R_RTD (Ω) = resistance across the RTD in ohms units, at temperature t
t (°C) = temperature of RTD, in degrees C units
Rshunt = resistance of fixed shunt resistor (voltage divider wiring), in ohms units
R_0C = resistance across the RTD in ohms units, when the RTD is at 0 °C
Vout = excitation voltage
Vin+ = voltage at Vin+ screw terminal
Vin- = voltage at Vin- screw terminal
alpha, delta = coefficients that described the temp vs. Ω's curve for all temperatures
beta = coefficient that describes the temp vs. Ω's curve for temperatures < 0 °C

RTD Coefficients
RTD manufacturers supply coefficients that describe the temperature Vs. resistance relationship of their device.
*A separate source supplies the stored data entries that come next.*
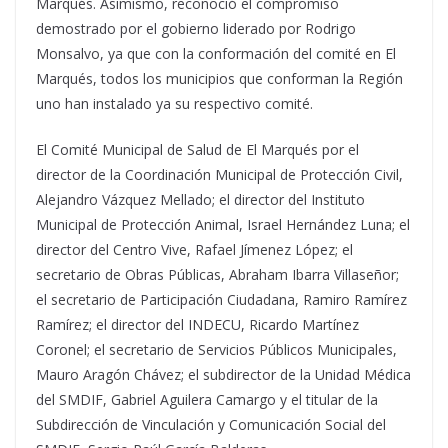
Marqués. Asimismo, reconoció el compromiso
demostrado por el gobierno liderado por Rodrigo
Monsalvo, ya que con la conformación del comité en El
Marqués, todos los municipios que conforman la Región
uno han instalado ya su respectivo comité.
El Comité Municipal de Salud de El Marqués por el
director de la Coordinación Municipal de Protección Civil,
Alejandro Vázquez Mellado; el director del Instituto
Municipal de Protección Animal, Israel Hernández Luna; el
director del Centro Vive, Rafael Jímenez López; el
secretario de Obras Públicas, Abraham Ibarra Villaseñor;
el secretario de Participación Ciudadana, Ramiro Ramírez
Ramírez; el director del INDECU, Ricardo Martínez
Coronel; el secretario de Servicios Públicos Municipales,
Mauro Aragón Chávez; el subdirector de la Unidad Médica
del SMDIF, Gabriel Aguilera Camargo y el titular de la
Subdirección de Vinculación y Comunicación Social del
There are two sets of coefficents: alpha/delta/beta and A/B/C. Either can describe the T vs. R curve. alpha and delta are typically defined using several temperature points, as shown below:

alpha = (R_100C - R_0C) / (100 * R_0C)
delta = { [ R_0C * (1 + alpha * 260.0)] - R_260C } / (4.16 * R_0C * alpha)

Where:

R_0C = resistance across the RTD in ohms units, when the RTD is at 0 °C
R_100C = resistance across the RTD in ohms units, when the RTD is at 100 °C
R_260C = resistance across the RTD in ohms units, when the RTD is at 260 °C

The equations below show the relationship between alpha/delta/beta and A/B/C:

alpha = [ A + 100*B ]
delta = [ B * ( 100.0 ^ 2) * -1 ] / alpha
beta = [ C * ( 100.0 ^ 4) * -1 ] / alpha

Troubleshooting Your RTD Temperature Vs. Resistance Curve

For details on temperature offset errors that one can expect from voltage drops on the instrunet-to-RTD-device cable, click here (e.g. ~2.6°C offset error with 4-meter 26-AWG 2-wire Figure a cable).
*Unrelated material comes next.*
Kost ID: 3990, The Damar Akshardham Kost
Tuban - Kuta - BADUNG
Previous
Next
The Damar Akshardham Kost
To learn more about the t (°C) vs. R (Ω) curve being used by instruNet to calculate your RTD's temperature: Open the Network page, click on your RTD channel, press the Sensor Report button and then view your RTD's internal parameters in the "Your RTD" column of the RTD characterization table. Notice that this table compares your RTD with standard RTD's such as Iec751-1995. The Report button is supported in instruNet software version ≥ 3.0.

Also note that temperatures below 0°C are supported by instruNet software version ≥ 3.0; yet not in early versions.